Shallow Heap is the size of the memory used by the object itself, not the memory of the object referenced by it, and is not useful in actual analysis. The ShallowSize of a regular object (not an array) is determined by the number and type of its member variables. The shallow size of an array is determined by the type of the array element (object type, primitive type) and the array length. The object members are references, the real memory is on the heap, which looks like a bunch of native byte[], char[], int[], and the object itself has very little memory. Retained Heap value is calculated by superimposing all the size of the Retained Set (the collection of Retained objects that will be recycled by the GC when the Retained object is recycled). Or, the heap size of all other freed objects (including recursively freed objects) because X is freed. Retained Heap example: An ArrayList object holds 100 objects, each taking up 16 bytes. If the list object is recycled, 100 of these objects can also be recycled, reclaiming 16*100 + X (X represents the shallow size of the ArrayList). Therefore, the RetainedHeap is a more accurate reflection of the actual size of an object. Leak Suspects The screen indicates a possible memory Leak.

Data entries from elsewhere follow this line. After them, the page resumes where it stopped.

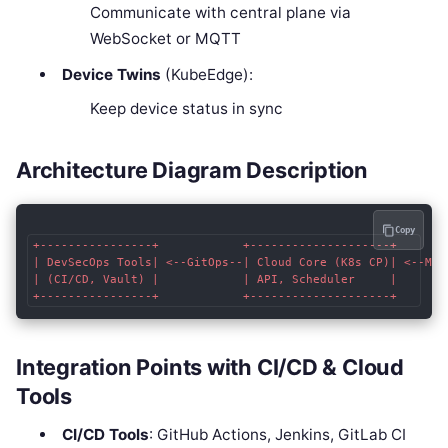
Communicate with central plane via
WebSocket or MQTT
Device Twins
(KubeEdge):
Keep device status in sync
Architecture Diagram Description
Copy
+----------------+            +--------------------+        
| DevSecOps Tools| <--GitOps--| Cloud Core (K8s CP)| <--MQTT
| (CI/CD, Vault) |            | API, Scheduler     |        
Integration Points with CI/CD & Cloud
Tools
CI/CD Tools
: GitHub Actions, Jenkins, GitLab CI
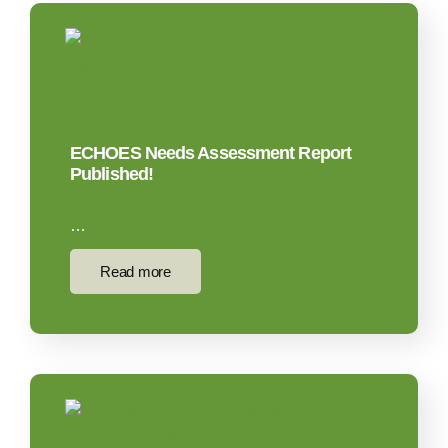
ECHOES Needs Assessment Report
Published!
…
Read more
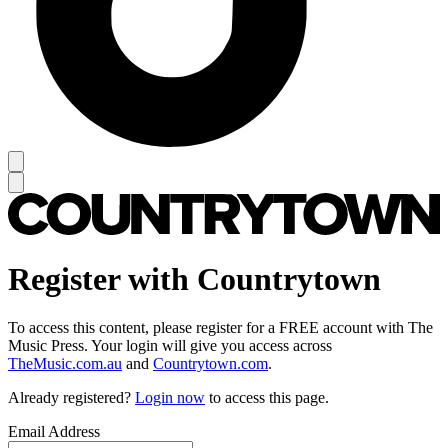
Register with Countrytown
To access this content, please register for a FREE account with The
Music Press. Your login will give you access across
TheMusic.com.au
and
Countrytown.com
.
Already registered?
Login now
to access this page.
Email Address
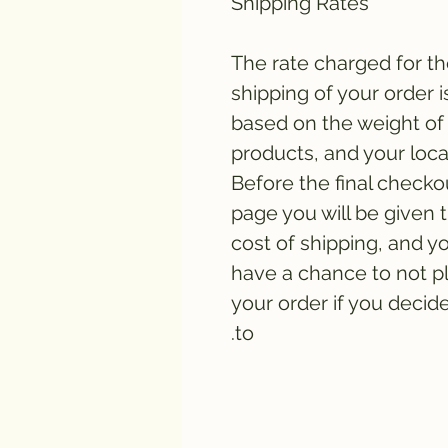
Shipping Rates
The rate charged for t
shipping of your order i
based on the weight of
products, and your loca
Before the final checko
page you will be given 
cost of shipping, and yo
have a chance to not p
your order if you decid
to.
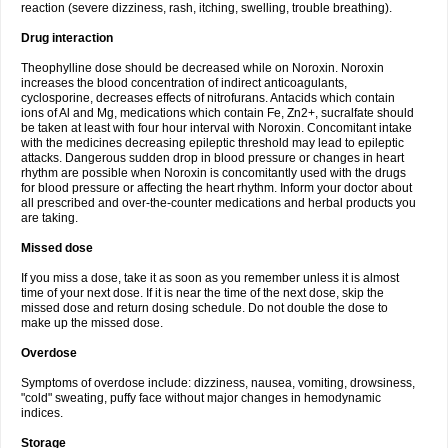
reaction (severe dizziness, rash, itching, swelling, trouble breathing).
Drug interaction
Theophylline dose should be decreased while on Noroxin. Noroxin
increases the blood concentration of indirect anticoagulants,
cyclosporine, decreases effects of nitrofurans. Antacids which contain
ions of Al and Mg, medications which contain Fe, Zn2+, sucralfate should
be taken at least with four hour interval with Noroxin. Concomitant intake
with the medicines decreasing epileptic threshold may lead to epileptic
attacks. Dangerous sudden drop in blood pressure or changes in heart
rhythm are possible when Noroxin is concomitantly used with the drugs
for blood pressure or affecting the heart rhythm. Inform your doctor about
all prescribed and over-the-counter medications and herbal products you
are taking.
Missed dose
If you miss a dose, take it as soon as you remember unless it is almost
time of your next dose. If it is near the time of the next dose, skip the
missed dose and return dosing schedule. Do not double the dose to
make up the missed dose.
Overdose
Symptoms of overdose include: dizziness, nausea, vomiting, drowsiness,
"cold" sweating, puffy face without major changes in hemodynamic
indices.
Storage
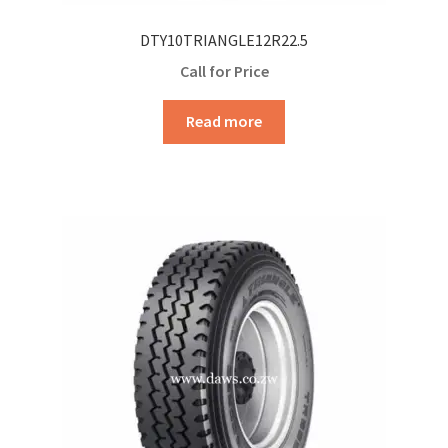
DTY10TRIANGLE12R22.5
Call for Price
Read more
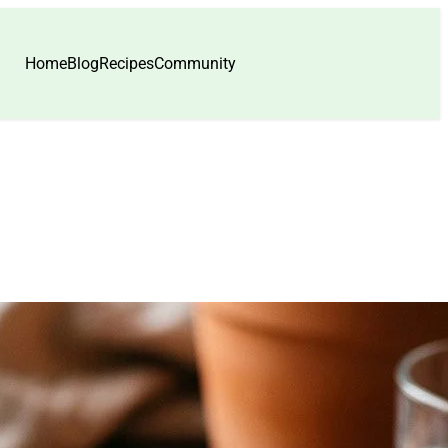
Home
Blog
Recipes
Community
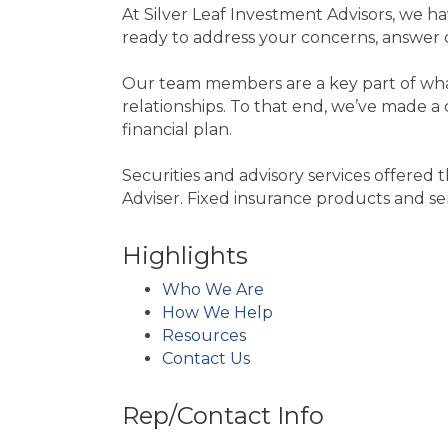
At Silver Leaf Investment Advisors, we 
ready to address your concerns, answer q
Our team members are a key part of what 
relationships. To that end, we’ve made a c
financial plan.
Securities and advisory services offer
Adviser. Fixed insurance products and 
Highlights
Who We Are
How We Help
Resources
Contact Us
Rep/Contact Info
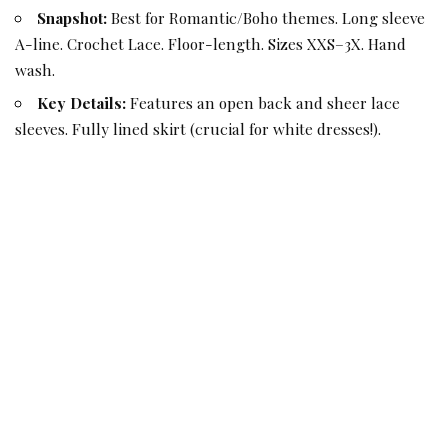
Snapshot:
Best for Romantic/Boho themes. Long sleeve
A-line. Crochet Lace. Floor-length. Sizes XXS–3X. Hand
wash.
Key Details:
Features an open back and sheer lace
sleeves. Fully lined skirt (crucial for white dresses!).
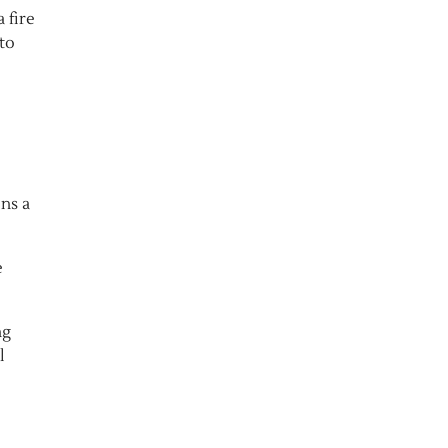
 fire
to
ns a
e
ng
l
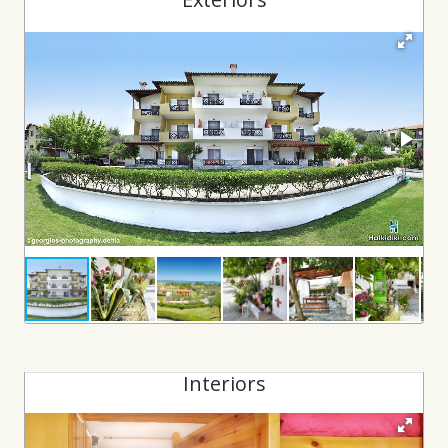
Interiors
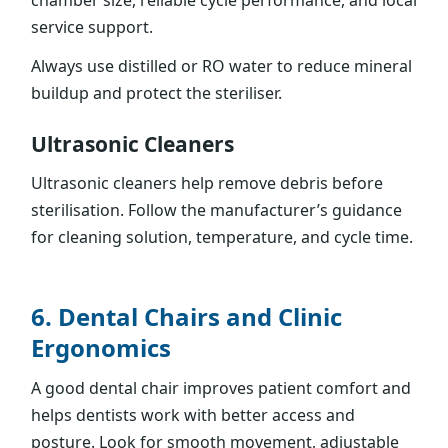
chamber size, reliable cycle performance, and local
service support.
Always use distilled or RO water to reduce mineral
buildup and protect the steriliser.
Ultrasonic Cleaners
Ultrasonic cleaners help remove debris before
sterilisation. Follow the manufacturer’s guidance
for cleaning solution, temperature, and cycle time.
6. Dental Chairs and Clinic
Ergonomics
A good dental chair improves patient comfort and
helps dentists work with better access and
posture. Look for smooth movement, adjustable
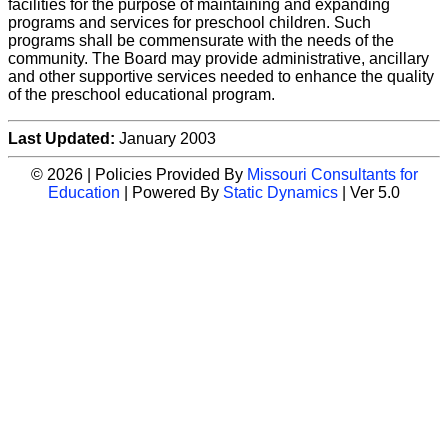
facilities for the purpose of maintaining and expanding
programs and services for preschool children. Such
programs shall be commensurate with the needs of the
community. The Board may provide administrative, ancillary
and other supportive services needed to enhance the quality
of the preschool educational program.
Last Updated:
January 2003
© 2026 | Policies Provided By
Missouri Consultants for
Education
| Powered By
Static Dynamics
| Ver 5.0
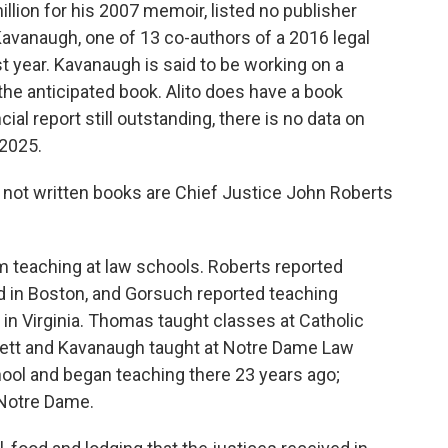
lion for his 2007 memoir, listed no publisher
Kavanaugh, one of 13 co-authors of a 2016 legal
t year. Kavanaugh is said to be working on a
he anticipated book. Alito does have a book
ncial report still outstanding, there is no data on
 2025.
 not written books are Chief Justice John Roberts
 teaching at law schools. Roberts reported
 in Boston, and Gorsuch reported teaching
n Virginia. Thomas taught classes at Catholic
rrett and Kavanaugh taught at Notre Dame Law
hool and began teaching there 23 years ago;
 Notre Dame.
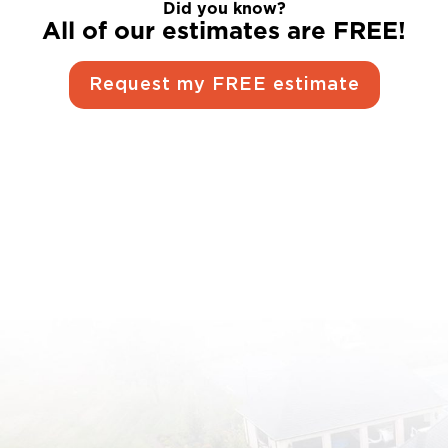
Did you know?
All of our estimates are FREE!
Request my FREE estimate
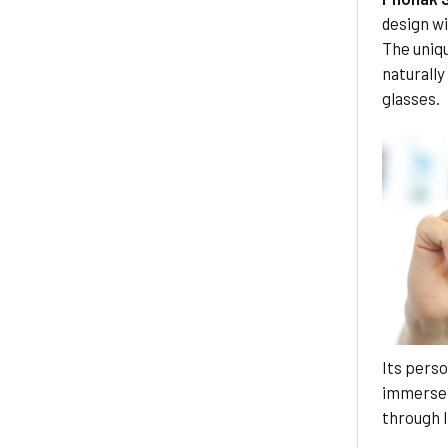
design w
The uniq
naturally
glasses.
Its perso
immerse 
through l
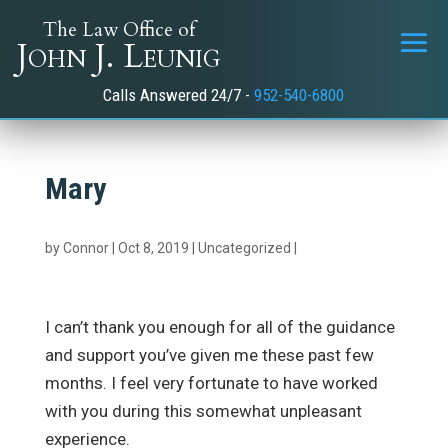
The Law Office of
John J. Leunig
Calls Answered 24/7 -
952-540-6800
Mary
by
Connor
|
Oct 8, 2019
|
Uncategorized
|
I can’t thank you enough for all of the guidance
and support you’ve given me these past few
months. I feel very fortunate to have worked
with you during this somewhat unpleasant
experience.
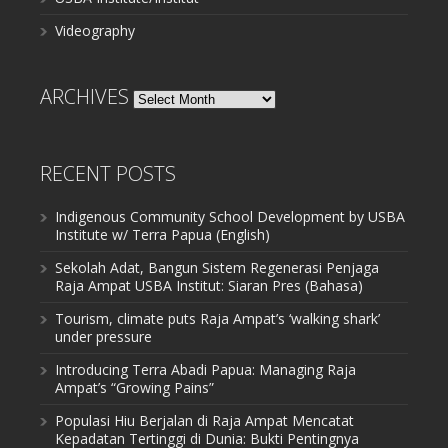
Videography
ARCHIVES
Archives
RECENT POSTS
Indigenous Community School Development by USBA
Institute w/ Terra Papua (English)
Sekolah Adat, Bangun Sistem Regenerasi Penjaga
Raja Ampat USBA Institut: Siaran Pres (Bahasa)
Tourism, climate puts Raja Ampat’s ‘walking shark’
under pressure
Introducing Terra Abadi Papua: Managing Raja
Ampat’s “Growing Pains”
Populasi Hiu Berjalan di Raja Ampat Mencatat
Kepadatan Tertinggi di Dunia: Bukti Pentingnya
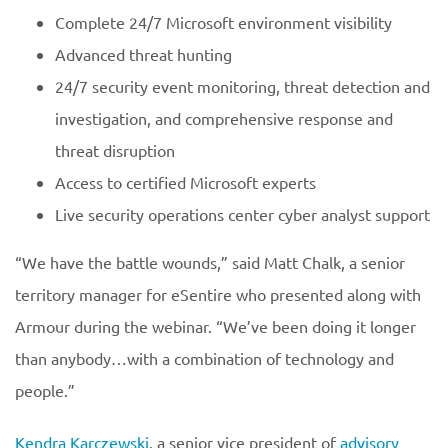
Complete 24/7 Microsoft environment visibility
Advanced threat hunting
24/7 security event monitoring, threat detection and
investigation, and comprehensive response and
threat disruption
Access to certified Microsoft experts
Live security operations center cyber analyst support
“We have the battle wounds,” said Matt Chalk, a senior
territory manager for eSentire who presented along with
Armour during the webinar. “We’ve been doing it longer
than anybody…with a combination of technology and
people.”
Kendra Karczewski
, a senior vice president of
advisory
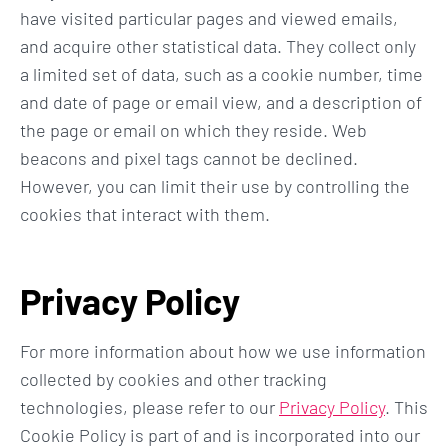
have visited particular pages and viewed emails,
and acquire other statistical data. They collect only
a limited set of data, such as a cookie number, time
and date of page or email view, and a description of
the page or email on which they reside. Web
beacons and pixel tags cannot be declined.
However, you can limit their use by controlling the
cookies that interact with them.
Privacy Policy
For more information about how we use information
collected by cookies and other tracking
technologies, please refer to our
Privacy Policy
. This
Cookie Policy is part of and is incorporated into our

And then there’s the description of problem one, which lists some of the larger examples.

Click Details to see the Details

Based on the above analysis, it is found that the exception is caused by a database query that triggers full-GC and fills the CPU. As a result, the input of regression test partner performs local debug analysis, and the final result is that the number of query data result sets is 1.2 million, thus filling up the memory and triggering GC. At the same time, before returning, the object is in strong reference state, so GC cannot be reclaimed all the time, thus filling up the CPU. Conclusion: Although the cause of the fault is simple, the troubleshooting process covers the sequence and methods of troubleshooting when the CPU is full, the load is too high, or the memory is abnormal. Summary record to share for your reference.